Among the deaths is 21-year-old Cody Lyster, a student at Colorado Mesa University in Grand Junction, who died of complications related to COVID-19.

“When not on the club baseball field, Cody was pursuing a degree in criminal justice,” CMU President Tim Foster wrote in a letter to the university’s community. “This pursuit was a path following in his father’s footsteps. … The fact that Cody did not contract the virus on campus is a painful reminder that even as students remain at home and engage in remote learning, that certain risks remain for all people of all ages.”

David Ludlam, a spokesman for CMU, said Lyster was a Colorado resident. The Grand Junction Daily Sentinel reports he was 21, making him the youngest person with a confirmed case of coronavirus to die of the disease in Colorado so far.

“While older Coloradans are most at risk, this virus can take a deadly turn for people of all ages,” Polis said in a written statement. “That’s why we need to stay at home except when absolutely necessary.”

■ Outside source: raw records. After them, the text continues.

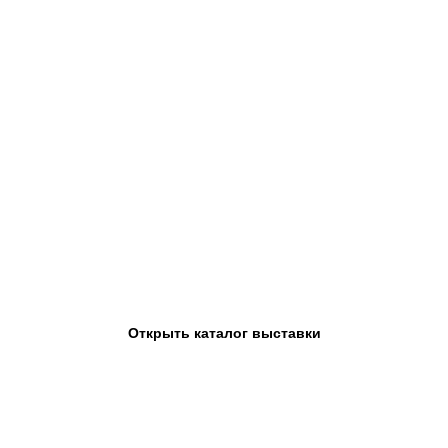
Открыть каталог выставки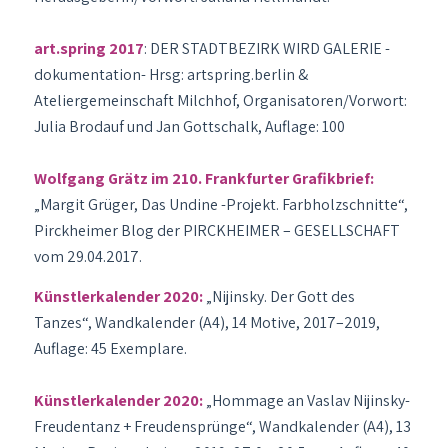
art.spring 2017
: DER STADTBEZIRK WIRD GALERIE -
dokumentation- Hrsg: artspring.berlin &
Ateliergemeinschaft Milchhof, Organisatoren/Vorwort:
Julia Brodauf und Jan Gottschalk, Auflage: 100
Wolfgang Grätz im 210. Frankfurter Grafikbrief:
„Margit Grüger, Das Undine -Projekt. Farbholzschnitte“,
Pirckheimer Blog der PIRCKHEIMER – GESELLSCHAFT
vom 29.04.2017.
Künstlerkalender 2020:
„Nijinsky. Der Gott des
Tanzes“, Wandkalender (A4), 14 Motive, 2017–2019,
Auflage: 45 Exemplare.
Künstlerkalender 2020:
„Hommage an Vaslav Nijinsky-
Freudentanz + Freudensprünge“, Wandkalender (A4), 13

The number of confirmed cases in Colorado ballooned to more than 6,200 on Thursday. About 1,200 of those are or have been hospitalized, an increase of about 25 over Wednesday. The five-county region of Southwest Colorado was reporting 42 cases in La Plata County, eight in Montezuma, six in Archuleta, and zero in San Juan and Dolores. San Juan County (N.M.) was reporting 126 cases.

Colorado doesn’t release information about people who are discharged from the hospital.

Officials say there may actually be tens of thousands of people infected but that because of limited testing resources, they have not been identified.

Polis on Wednesday warned that the worst of the disease is still ahead.

“There are more victims ahead of us than there are behind us,” he told reporters at a news conference earlier in the day. “We know that there are many more losses ahead.

Denver County is leading the state with 38 coronavirus-related fatalities.

Colorado’s coronavirus-related fatalities are being driven by patients at nursing homes and senior care facilities. The Colorado Sun has found that through Wednesday that cohort accounted for one-third of all deaths.

At least 122 of Colorado’s coronavirus-related deaths have been among people 80 and older.

Polis said the coming week will be an important measure of how Colorado will fare going forward with the virus. “The next week of data is going to be absolutely critical.”

The governor is hopeful the statistics will show his efforts to limit Coloradans’ movement – including a stay-at-home order now in effect until April 26 – have worked to slow the disease’s spread.

Polis spoke to reporters Wednesday at the governor’s mansion in Denver instead of the state’s emergency operations center because someone who works at the latter facility has tested positive for the virus. The governor said temperature screening at the emergency operations center alerted the person that they were ill before they felt unwell.

Also on Wednesday, the Colorado Department of Corrections reported the first coronavirus case among one of its prisoners. The inmate was in isolation at the Buena Vista Correctional Complex after arriving from Denver’s City Jail on March 26.

“This inmate had been in quarantine since arriving at the prison and did not enter the general population or go out into the facility,” prisons officials said in a written statement. “The inmate was quarantined with one cellmate who will continue to be monitored by CDOC medical staff.”

Last week an inmate at Denver’s downtown jail tested positive for COVID-19.